Curiously enough, though, the two U.S. Senators from Maryland -- who had crafted and supported the original Thirteenth Amendment -- were the leaders in organizing the defense of Baltimore and Fort McHenry, leading to the ultimate failure of the British offensive of 1814. Samuel Smith, as Major General of the Maryland Militia, and Philip Reed were the heroes of that day.

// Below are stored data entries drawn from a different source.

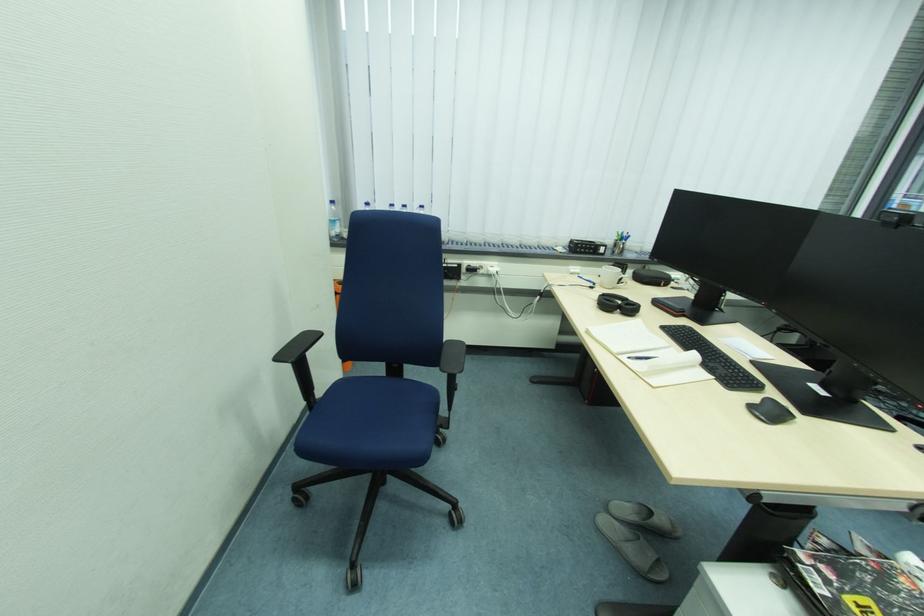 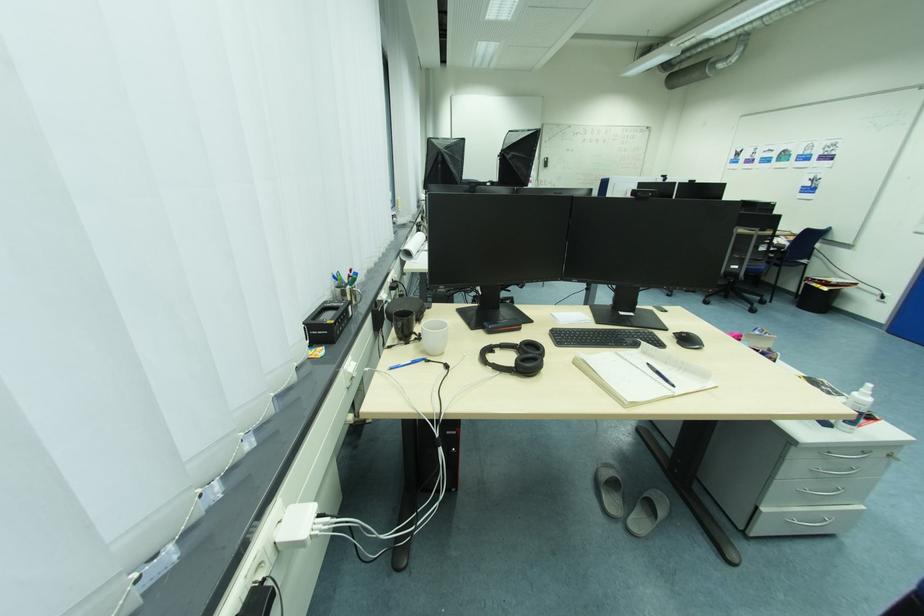 Find the pixel in the second image that matches pixel 636 359 in the first image.

(681, 387) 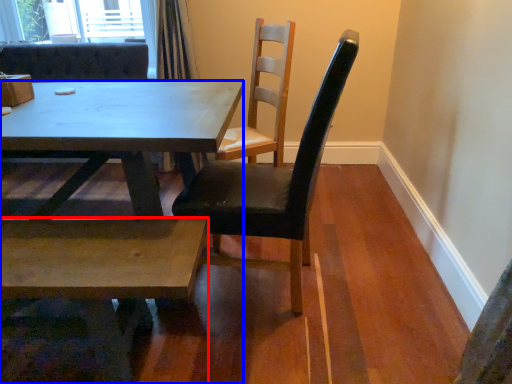 Question: Which of the following is the closest to the observer, coffee table (highlighted by a red box) or kitchen & dining room table (highlighted by a blue box)?

Choices:
 (A) coffee table
 (B) kitchen & dining room table

Answer: (A) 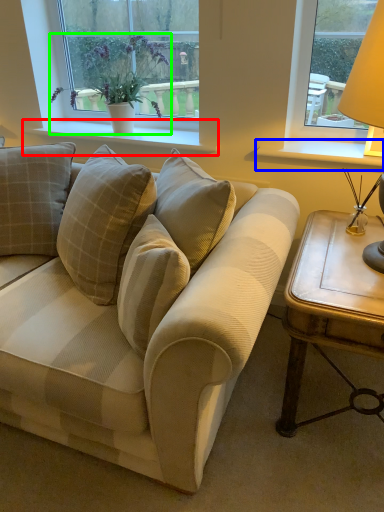 Question: Based on their relative distances, which object is farther from window sill (highlighted by a red box)? Choose from window sill (highlighted by a blue box) and houseplant (highlighted by a green box).

Choices:
 (A) window sill
 (B) houseplant

Answer: (A) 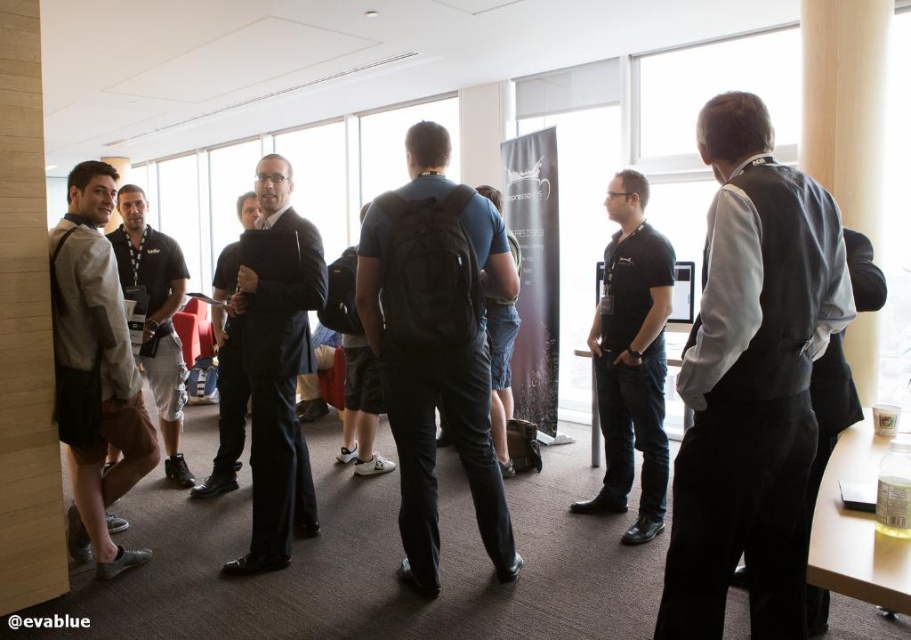 You are a photographer at a networking event and need to capture a clear photo of the dark gray vest at right without the black matte backpack at center blocking it. How should you adjust your position?

Move to the left side so that the dark gray vest at right is no longer positioned over the black matte backpack at center, allowing an unobstructed view of the dark gray vest at right.

In the scene described, where is the matte black suit at center located in terms of coordinates?

The matte black suit at center is located at coordinates point (277, 376).

Looking at this image, you are organizing a photo shoot and need to arrange two items in a specific order based on their positions in the image. The items are the dark gray vest at right and the black matte backpack at center. Which item should be placed first if you want to follow the leftmost to rightmost order?

The black matte backpack at center should be placed first because the dark gray vest at right is positioned on the right side of it, making the backpack the leftmost item. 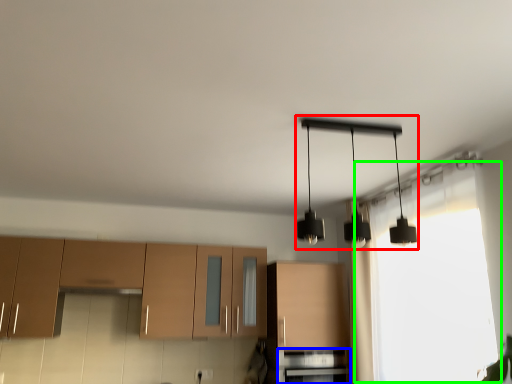 Question: Which object is the farthest from lamp (highlighted by a red box)? Choose among these: oven (highlighted by a blue box) or window (highlighted by a green box).

Choices:
 (A) oven
 (B) window

Answer: (A) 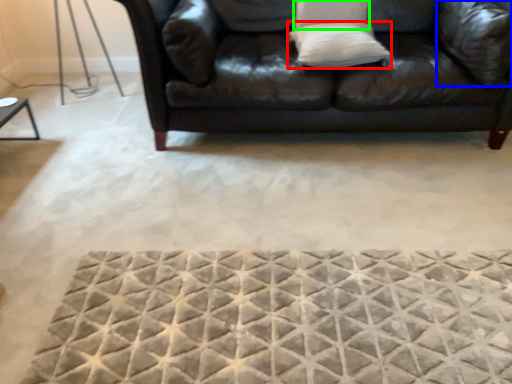 Question: Which object is positioned farthest from pillow (highlighted by a red box)? Select from pillow (highlighted by a blue box) and pillow (highlighted by a green box).

Choices:
 (A) pillow
 (B) pillow

Answer: (A) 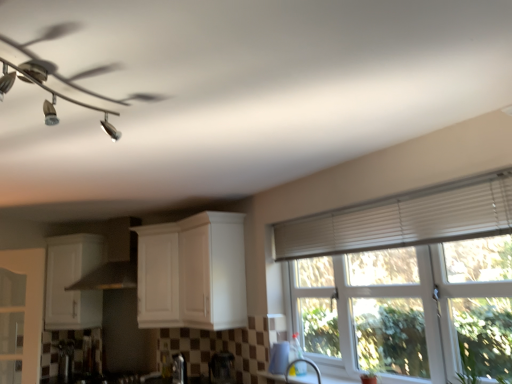 I want to click on free space above white textured blinds at upper right (from a real-world perspective), so click(380, 202). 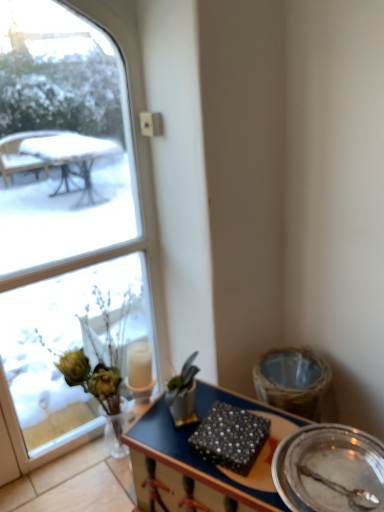 Question: From a real-world perspective, is metallic silver plate at lower right positioned over pearl-patterned fabric at center based on gravity?

Choices:
 (A) yes
 (B) no

Answer: (B)

Question: Is metallic silver plate at lower right wider than pearl-patterned fabric at center?

Choices:
 (A) yes
 (B) no

Answer: (A)

Question: Considering the relative positions of metallic silver plate at lower right and pearl-patterned fabric at center in the image provided, is metallic silver plate at lower right to the right of pearl-patterned fabric at center from the viewer's perspective?

Choices:
 (A) yes
 (B) no

Answer: (A)

Question: From the image's perspective, is metallic silver plate at lower right over pearl-patterned fabric at center?

Choices:
 (A) no
 (B) yes

Answer: (A)

Question: Is metallic silver plate at lower right closer to the viewer compared to pearl-patterned fabric at center?

Choices:
 (A) no
 (B) yes

Answer: (B)

Question: Is point (99, 396) positioned closer to the camera than point (228, 437)?

Choices:
 (A) closer
 (B) farther

Answer: (B)

Question: From a real-world perspective, is translucent glass vase at left physically located above or below pearl-patterned fabric at center?

Choices:
 (A) below
 (B) above

Answer: (A)

Question: Choose the correct answer: Is translucent glass vase at left inside pearl-patterned fabric at center or outside it?

Choices:
 (A) outside
 (B) inside

Answer: (A)

Question: From the image's perspective, is translucent glass vase at left positioned above or below pearl-patterned fabric at center?

Choices:
 (A) below
 (B) above

Answer: (B)

Question: Would you say clear glass window at upper left is to the left or to the right of wooden desk at center in the picture?

Choices:
 (A) right
 (B) left

Answer: (B)

Question: In terms of height, does clear glass window at upper left look taller or shorter compared to wooden desk at center?

Choices:
 (A) short
 (B) tall

Answer: (B)

Question: Looking at their shapes, would you say clear glass window at upper left is wider or thinner than wooden desk at center?

Choices:
 (A) wide
 (B) thin

Answer: (B)

Question: From the image's perspective, is clear glass window at upper left above or below wooden desk at center?

Choices:
 (A) below
 (B) above

Answer: (B)

Question: From a real-world perspective, is pearl-patterned fabric at center physically located above or below translucent glass vase at left?

Choices:
 (A) below
 (B) above

Answer: (B)

Question: Is pearl-patterned fabric at center taller or shorter than translucent glass vase at left?

Choices:
 (A) short
 (B) tall

Answer: (A) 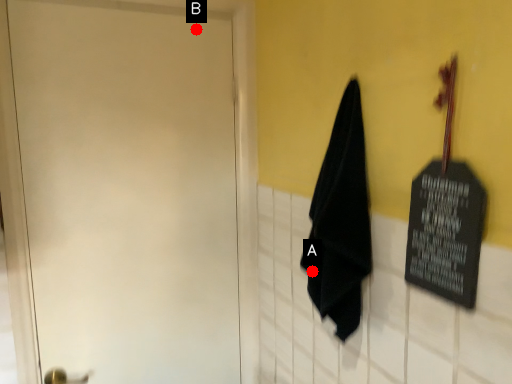 Question: Two points are circled on the image, labeled by A and B beside each circle. Which point is closer to the camera?

Choices:
 (A) A is closer
 (B) B is closer

Answer: (A) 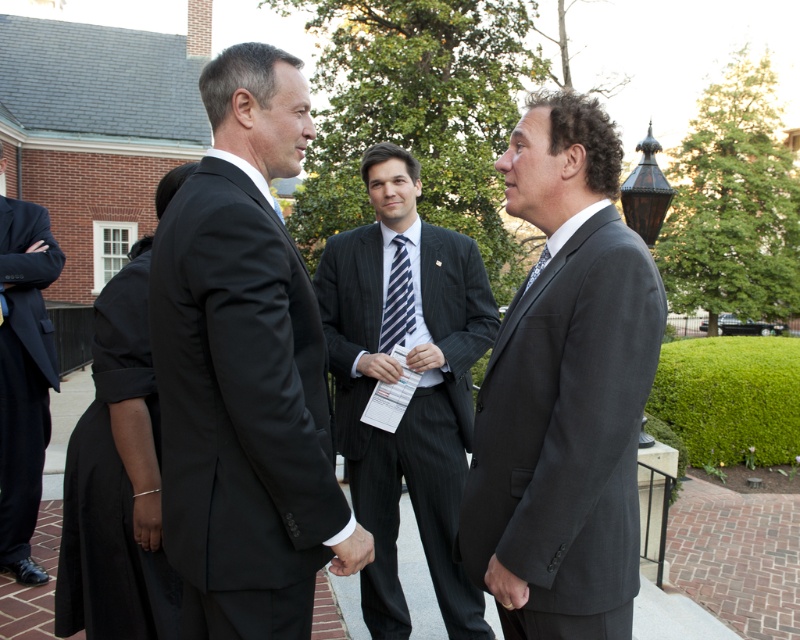 Question: Can you confirm if black satin dress at lower left is wider than striped fabric tie at center?

Choices:
 (A) no
 (B) yes

Answer: (B)

Question: Among these points, which one is nearest to the camera?

Choices:
 (A) (5, 522)
 (B) (468, 476)
 (C) (172, 596)
 (D) (184, 529)

Answer: (D)

Question: Does dark gray pinstripe suit at center appear on the left side of dark gray suit at left?

Choices:
 (A) no
 (B) yes

Answer: (A)

Question: Which object is closer to the camera taking this photo?

Choices:
 (A) black suit at center
 (B) striped fabric tie at center
 (C) dark gray suit at right
 (D) dark gray suit at left

Answer: (A)

Question: Is dark gray suit at right below black satin dress at lower left?

Choices:
 (A) yes
 (B) no

Answer: (B)

Question: Estimate the real-world distances between objects in this image. Which object is closer to the blue striped tie at center?

Choices:
 (A) dark gray suit at left
 (B) black satin dress at lower left

Answer: (B) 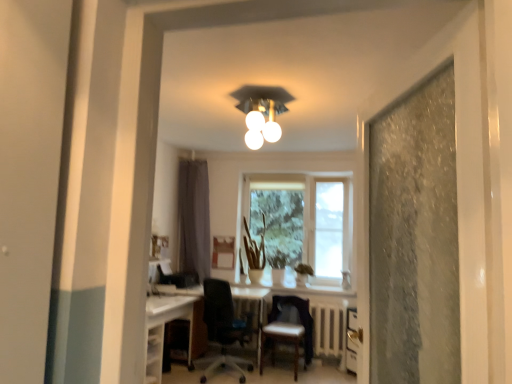 Question: Is there a large distance between white glossy computer desk at lower left and leather-like brown chair at center, the first chair positioned from the right?

Choices:
 (A) no
 (B) yes

Answer: (B)

Question: Considering the relative sizes of white glossy computer desk at lower left and leather-like brown chair at center, which is the 2th chair in left-to-right order, in the image provided, is white glossy computer desk at lower left thinner than leather-like brown chair at center, which is the 2th chair in left-to-right order,?

Choices:
 (A) no
 (B) yes

Answer: (A)

Question: Is white glossy computer desk at lower left to the right of leather-like brown chair at center, which is the 2th chair in left-to-right order, from the viewer's perspective?

Choices:
 (A) no
 (B) yes

Answer: (A)

Question: From the image's perspective, is white glossy computer desk at lower left below leather-like brown chair at center, which is the 2th chair in left-to-right order?

Choices:
 (A) yes
 (B) no

Answer: (A)

Question: Is white glossy computer desk at lower left turned away from leather-like brown chair at center, the first chair positioned from the right?

Choices:
 (A) yes
 (B) no

Answer: (B)

Question: Considering the positions of gray fabric curtain at center and black mesh office chair at center, which ranks as the first chair in left-to-right order, in the image, is gray fabric curtain at center taller or shorter than black mesh office chair at center, which ranks as the first chair in left-to-right order,?

Choices:
 (A) tall
 (B) short

Answer: (A)

Question: Is gray fabric curtain at center inside the boundaries of black mesh office chair at center, which ranks as the first chair in left-to-right order, or outside?

Choices:
 (A) inside
 (B) outside

Answer: (B)

Question: From a real-world perspective, is gray fabric curtain at center above or below black mesh office chair at center, the 2th chair viewed from the right?

Choices:
 (A) above
 (B) below

Answer: (A)

Question: Looking at the image, does gray fabric curtain at center seem bigger or smaller compared to black mesh office chair at center, the 2th chair viewed from the right?

Choices:
 (A) big
 (B) small

Answer: (B)

Question: From the image's perspective, is black mesh office chair at center, which ranks as the first chair in left-to-right order, positioned above or below white glossy computer desk at lower left?

Choices:
 (A) below
 (B) above

Answer: (B)

Question: Looking at their shapes, would you say black mesh office chair at center, which ranks as the first chair in left-to-right order, is wider or thinner than white glossy computer desk at lower left?

Choices:
 (A) wide
 (B) thin

Answer: (A)

Question: From a real-world perspective, is black mesh office chair at center, which ranks as the first chair in left-to-right order, above or below white glossy computer desk at lower left?

Choices:
 (A) above
 (B) below

Answer: (A)

Question: Is black mesh office chair at center, which ranks as the first chair in left-to-right order, taller or shorter than white glossy computer desk at lower left?

Choices:
 (A) short
 (B) tall

Answer: (B)

Question: Do you think white glossy computer desk at lower left is within black mesh office chair at center, which ranks as the first chair in left-to-right order, or outside of it?

Choices:
 (A) outside
 (B) inside

Answer: (A)

Question: From a real-world perspective, is white glossy computer desk at lower left above or below black mesh office chair at center, the 2th chair viewed from the right?

Choices:
 (A) below
 (B) above

Answer: (A)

The superb irony of the War of 1812 was the crushing defeat of a British invasion force, which sought to secure southern Louisiana and the port city of New Orleans in late December. The Battle of New Orleans -- a series of actions, in fact, and not one single encounter -- was won by the United States in January of 1815, well after a Treaty of peace had been concluded at Ghent in Belgium, on Christmas Eve of 1814. It is worth noting that the multi-cultural army assembled by General Andrew Jackson to defend New Orleans was rich in Tennessee and Kentucky militia and augmented by Free Men of Color and Choctaw warriors.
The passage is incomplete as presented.